Ella of Frell, from Gail Carson Levine’s Ella Enchanted. Fairy tales can be one of the worst offenders in Girls Who Don’t Do Stuff genre. Many of the girls in these stories spend the majority of their time asleep, and when they wake up they marry some dude they’ve never met before and become princesses who probably spend most of their time sitting around, getting dressed by birds. I love this retelling of Cinderella specifically because Ella bucks that trend; she is feisty and determined, and her story is about her fight to act in the way she wants, rather than the way the people around her expect her to.

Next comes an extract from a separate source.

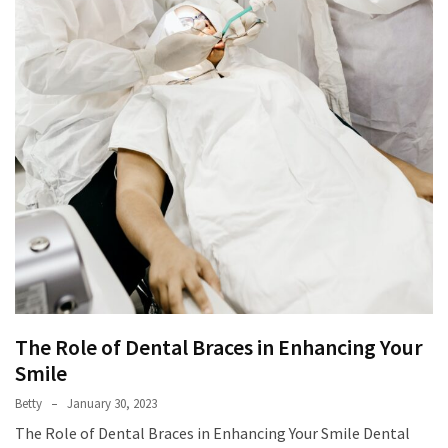
The Role of Dental Braces in Enhancing Your
Smile
Betty
January 30, 2023
The Role of Dental Braces in Enhancing Your Smile Dental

Katniss Everdeen, from Suzanne Collins’s Hunger Game trilogy. No list of Girls Doing Stuff would be complete without this flawless, stone-cold queen. It’s impossible to read Katniss’s story without wanting to get up and take action in some way, whether that action is volunteering to sacrifice your life for your family, running around the woods, openly defying your dystopian government, or seriously dominating at archery. Katniss is one of the toughest characters I’ve ever read, male or female, and if she’d been around when I was sixteen, I might have spent a lot less time worrying about whether my newest haircut was flattering (because it never was!), and a lot more time changing the world.

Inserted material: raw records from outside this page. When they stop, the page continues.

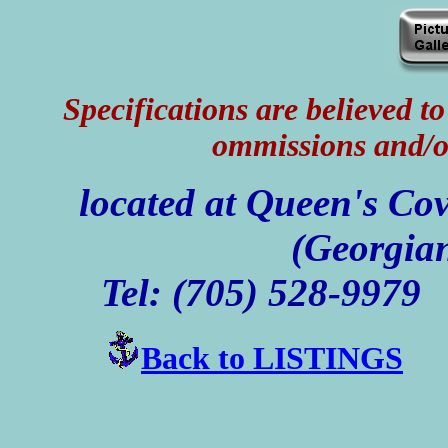
Specifications are believed to 
ommissions and/o
located at Queen's Co
(Georgian
Tel: (705) 528-99
Back to LISTINGS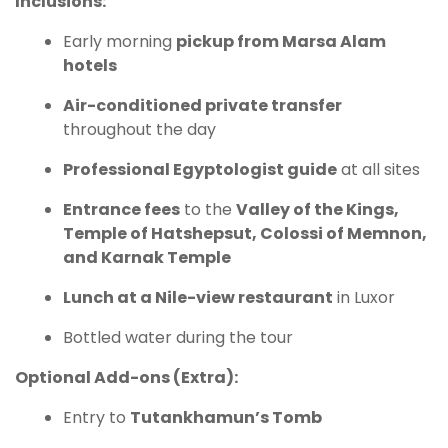
Inclusions:
Early morning
pickup from Marsa Alam
hotels
Air-conditioned private transfer
throughout the day
Professional Egyptologist guide
at all sites
Entrance fees
to the
Valley of the Kings,
Temple of Hatshepsut, Colossi of Memnon,
and Karnak Temple
Lunch at a Nile-view restaurant
in Luxor
Bottled water during the tour
Optional Add-ons (Extra):
Entry to
Tutankhamun’s Tomb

Hermione Granger, from J.K. Rowling’s Harry Potter series. I was twelve when I first met Hermione, and as a reader of books and a lover of telling people when they’re wrong, I related to her immediately. Over the course of the series, Hermione only got better: more brilliant, more stubborn, more compassionate. She is the brightest witch of her age, an outspoken advocate for the rights of house elves, a casual time-traveler, and—perhaps most importantly—the only person in the whole of the Harry Potter universe who has ever bothered to read Hogwarts: A History. I love how Hermione stands by Harry to the bitter end, risking her life for the people she loves and a cause she believes in. Even now, fourteen years after first making her acquaintance, when faced with a challenge of any caliber, I look to her. “What would Hermione do?” I ask myself, and then I try my best to do it.

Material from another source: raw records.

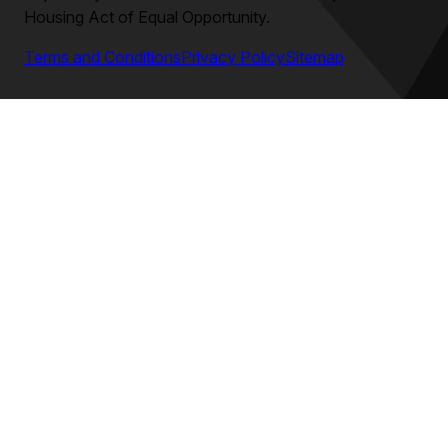
Housing Act of Equal Opportunity.
Terms and Conditions
Privacy Policy
Sitemap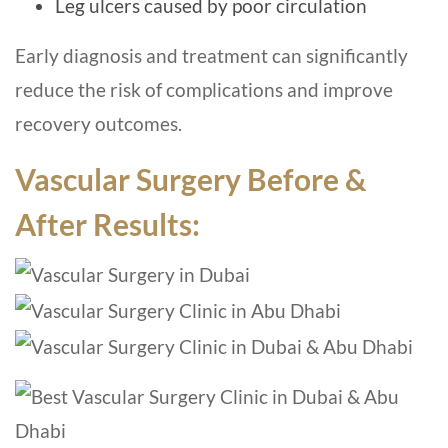
Leg ulcers caused by poor circulation
Early diagnosis and treatment can significantly
reduce the risk of complications and improve
recovery outcomes.
Vascular Surgery Before &
After Results:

In real life, it isn’t easy to be a Girl Who Does Stuff. She’s usually outspoken and kind of weird; she’s often more focused on achieving her goals or following her passions than she is on making herself attractive, sweet, and pleasant to be around. A lot of people are still threatened by girls or boys who don’t act the way girls and boys are always said to have acted. In Vivian Versus the Apocalypse, I tried to show how difficult the process of becoming a Girl Who Does Stuff can be; Vivian has to reject her beloved parents’ wishes, as well as the consuming cultural influence of the powerful Church of America, in order to tap into her truest self. Probably, it’s much less exhausting to let the world around you push and prod you into the person you “ought” to be. But for me, these five characters show—as I hope Vivian will, too—that the business of being human can be a lot bigger, a lot stranger, and a lot better than that.